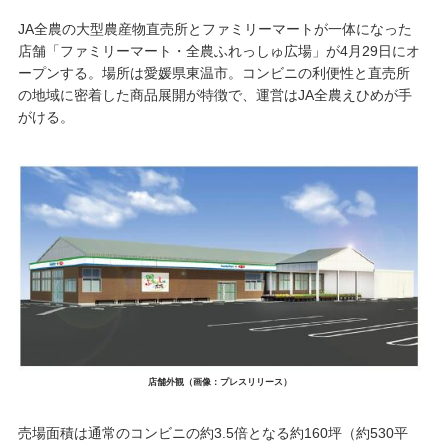
JA全農の大型農産物直売所とファミリーマートが一体になった
店舗「ファミリーマート・全農ふれっしゅ広場」が4月29日にオ
ープンする。場所は愛媛県東温市。コンビニの利便性と直売所
の地域に密着した商品展開が特徴で、運営はJA全農えひめが手
がける。
店舗外観（画像：プレスリリース）
売場面積は通常のコンビニの約3.5倍となる約160坪（約530平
+++
§ **AIM OF THE TASK**
Pictures are not part of the copy; transcribe the rest of the data verbatim.

§ **TASK OUTPUT**
JA全農の大型農産物直売所とファミリーマートが一体になった
店舗「ファミリーマート・全農ふれっしゅ広場」が4月29日にオ
ープンする。場所は愛媛県東温市。コンビニの利便性と直売所
の地域に密着した商品展開が特徴で、運営はJA全農えひめが手
がける。
店舗外観（画像：プレスリリース）
売場面積は通常のコンビニの約3.5倍となる約160坪（約530平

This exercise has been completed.